| DATA SUPPLIED |
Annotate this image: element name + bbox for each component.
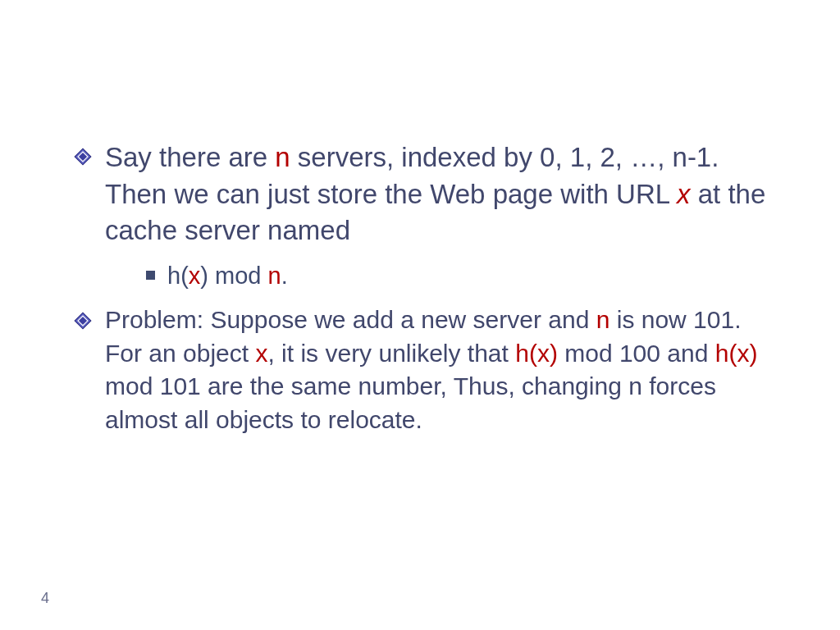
diamond-bullet-icon bbox=[74, 312, 92, 330]
s1-p3: . bbox=[281, 262, 288, 289]
bullet1-text: Say there are n servers, indexed by 0, 1… bbox=[105, 142, 765, 245]
b2-hx2: h(x) bbox=[715, 340, 758, 367]
s1-x: x bbox=[189, 262, 201, 289]
b2-p1: Problem: Suppose we add a new server and bbox=[105, 306, 596, 333]
main-bullet-list: Say there are n servers, indexed by 0, 1… bbox=[74, 139, 766, 436]
b2-x: x bbox=[255, 340, 267, 367]
b2-p3: , it is very unlikely that bbox=[267, 340, 515, 367]
s1-p1: h( bbox=[167, 262, 189, 289]
bullet-item-2: Problem: Suppose we add a new server and… bbox=[74, 304, 766, 436]
b2-hx1: h(x) bbox=[515, 340, 558, 367]
s1-p2: ) mod bbox=[200, 262, 267, 289]
b2-n1: n bbox=[596, 306, 610, 333]
diamond-bullet-icon bbox=[74, 148, 92, 166]
bullet-item-1: Say there are n servers, indexed by 0, 1… bbox=[74, 139, 766, 249]
page-number: 4 bbox=[41, 590, 49, 607]
sub-bullet-list: h(x) mod n. bbox=[74, 259, 766, 293]
bullet2-text: Problem: Suppose we add a new server and… bbox=[105, 306, 757, 433]
b2-p4: mod 100 and bbox=[558, 340, 715, 367]
sub-bullet-item-1: h(x) mod n. bbox=[146, 259, 766, 293]
b1-x: x bbox=[677, 179, 691, 209]
slide-body: Say there are n servers, indexed by 0, 1… bbox=[0, 0, 840, 630]
b1-n: n bbox=[275, 142, 290, 172]
square-bullet-icon bbox=[146, 271, 155, 280]
b2-p5: mod 101 are the same number, Thus, chang… bbox=[105, 372, 716, 433]
s1-n: n bbox=[267, 262, 281, 289]
b1-p1: Say there are bbox=[105, 142, 275, 172]
sub1-text: h(x) mod n. bbox=[167, 262, 288, 289]
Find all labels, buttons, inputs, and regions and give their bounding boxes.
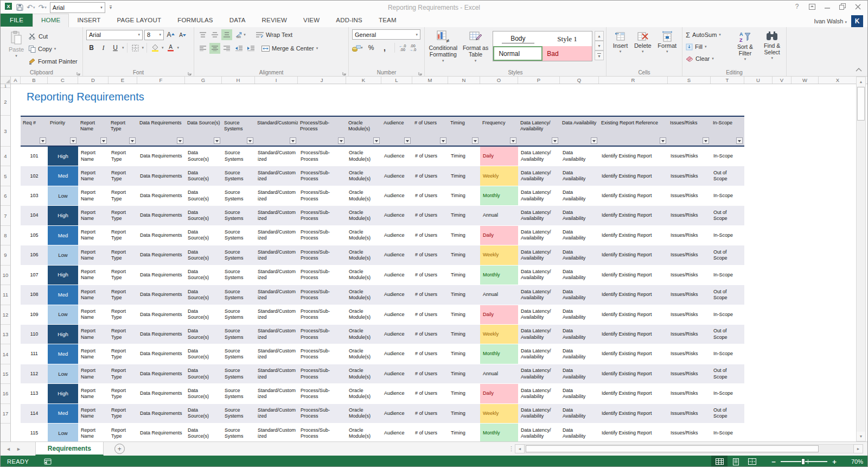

| EXERCISE BRIEF |
Print the material precisely as given, dropping any images it holds.

| YOUR RESPONSE |
Annotate this image: element name + bbox for each component.
diamond-bullet-icon bbox=[74, 312, 92, 330]
s1-p3: . bbox=[281, 262, 288, 289]
bullet1-text: Say there are n servers, indexed by 0, 1… bbox=[105, 142, 765, 245]
b2-hx2: h(x) bbox=[715, 340, 758, 367]
s1-x: x bbox=[189, 262, 201, 289]
b2-p1: Problem: Suppose we add a new server and bbox=[105, 306, 596, 333]
main-bullet-list: Say there are n servers, indexed by 0, 1… bbox=[74, 139, 766, 436]
b2-x: x bbox=[255, 340, 267, 367]
b2-p3: , it is very unlikely that bbox=[267, 340, 515, 367]
s1-p1: h( bbox=[167, 262, 189, 289]
bullet-item-2: Problem: Suppose we add a new server and… bbox=[74, 304, 766, 436]
b2-hx1: h(x) bbox=[515, 340, 558, 367]
s1-p2: ) mod bbox=[200, 262, 267, 289]
b2-n1: n bbox=[596, 306, 610, 333]
diamond-bullet-icon bbox=[74, 148, 92, 166]
bullet-item-1: Say there are n servers, indexed by 0, 1… bbox=[74, 139, 766, 249]
page-number: 4 bbox=[41, 590, 49, 607]
sub-bullet-list: h(x) mod n. bbox=[74, 259, 766, 293]
bullet2-text: Problem: Suppose we add a new server and… bbox=[105, 306, 757, 433]
b2-p4: mod 100 and bbox=[558, 340, 715, 367]
sub-bullet-item-1: h(x) mod n. bbox=[146, 259, 766, 293]
b1-x: x bbox=[677, 179, 691, 209]
slide-body: Say there are n servers, indexed by 0, 1… bbox=[0, 0, 840, 630]
b1-n: n bbox=[275, 142, 290, 172]
square-bullet-icon bbox=[146, 271, 155, 280]
b2-p5: mod 101 are the same number, Thus, chang… bbox=[105, 372, 716, 433]
s1-n: n bbox=[267, 262, 281, 289]
b1-p1: Say there are bbox=[105, 142, 275, 172]
sub1-text: h(x) mod n. bbox=[167, 262, 288, 289]
Find all labels, buttons, inputs, and regions and give their bounding boxes.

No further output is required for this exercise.